■ Task statement
Would you give the listing back word for word once its pictures are removed?

■ Provided information

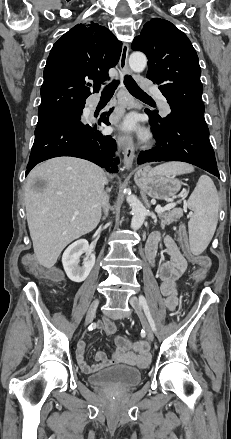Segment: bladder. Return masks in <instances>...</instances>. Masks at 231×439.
Instances as JSON below:
<instances>
[{
  "label": "bladder",
  "mask_w": 231,
  "mask_h": 439,
  "mask_svg": "<svg viewBox=\"0 0 231 439\" xmlns=\"http://www.w3.org/2000/svg\"><path fill=\"white\" fill-rule=\"evenodd\" d=\"M141 372L134 367L119 365L94 373L88 377L90 384L119 389L132 388L140 383Z\"/></svg>",
  "instance_id": "31cf9c89"
}]
</instances>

■ Solution
Segment: bladder. Return masks in <instances>...</instances>. Masks at 231×439.
Instances as JSON below:
<instances>
[{
  "label": "bladder",
  "mask_w": 231,
  "mask_h": 439,
  "mask_svg": "<svg viewBox=\"0 0 231 439\" xmlns=\"http://www.w3.org/2000/svg\"><path fill=\"white\" fill-rule=\"evenodd\" d=\"M141 372L134 367L119 365L94 373L88 377L90 384L119 389L132 388L140 383Z\"/></svg>",
  "instance_id": "31cf9c89"
}]
</instances>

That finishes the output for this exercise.